(Task to carry out) Pull out the lines from the one containing "Recent Posts" through the final line of the listing below and repeat them exactly. Leave the pictures behind.

◇ ◇ ◇ ◇ ◇ ◇ ◇

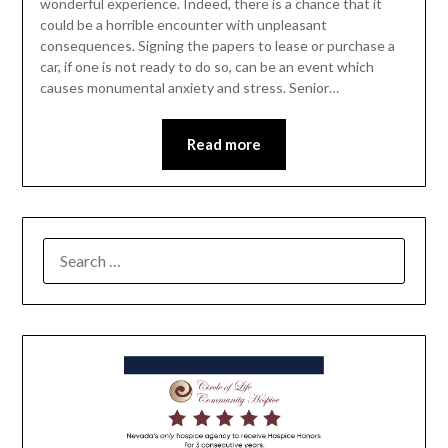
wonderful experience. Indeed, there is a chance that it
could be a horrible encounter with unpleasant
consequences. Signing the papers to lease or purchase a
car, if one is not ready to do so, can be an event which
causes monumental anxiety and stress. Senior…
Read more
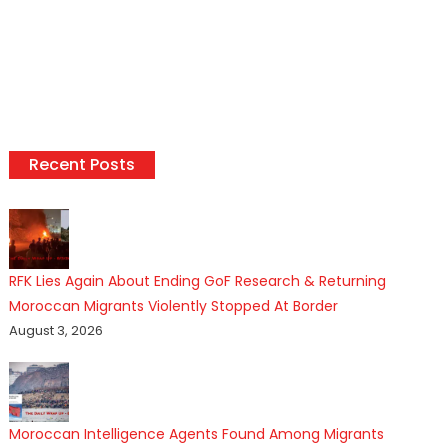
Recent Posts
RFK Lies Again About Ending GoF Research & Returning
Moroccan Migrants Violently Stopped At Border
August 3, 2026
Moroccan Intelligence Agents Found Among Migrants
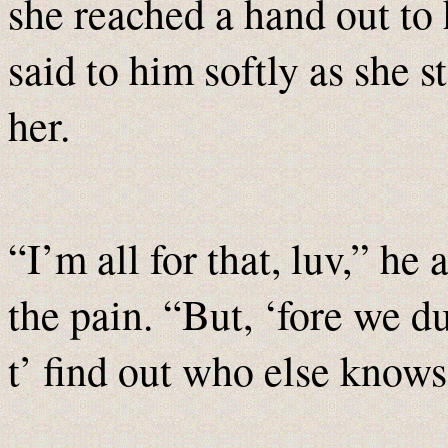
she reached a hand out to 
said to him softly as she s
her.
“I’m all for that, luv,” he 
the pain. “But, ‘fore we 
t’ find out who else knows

◇ ◇ ◇ ◇ ◇ ◇ ◇

(Your solution)
Recent Posts
RFK Lies Again About Ending GoF Research & Returning
Moroccan Migrants Violently Stopped At Border
August 3, 2026
Moroccan Intelligence Agents Found Among Migrants
she reached a hand out to 
said to him softly as she s
her.
“I’m all for that, luv,” he 
the pain. “But, ‘fore we 
t’ find out who else knows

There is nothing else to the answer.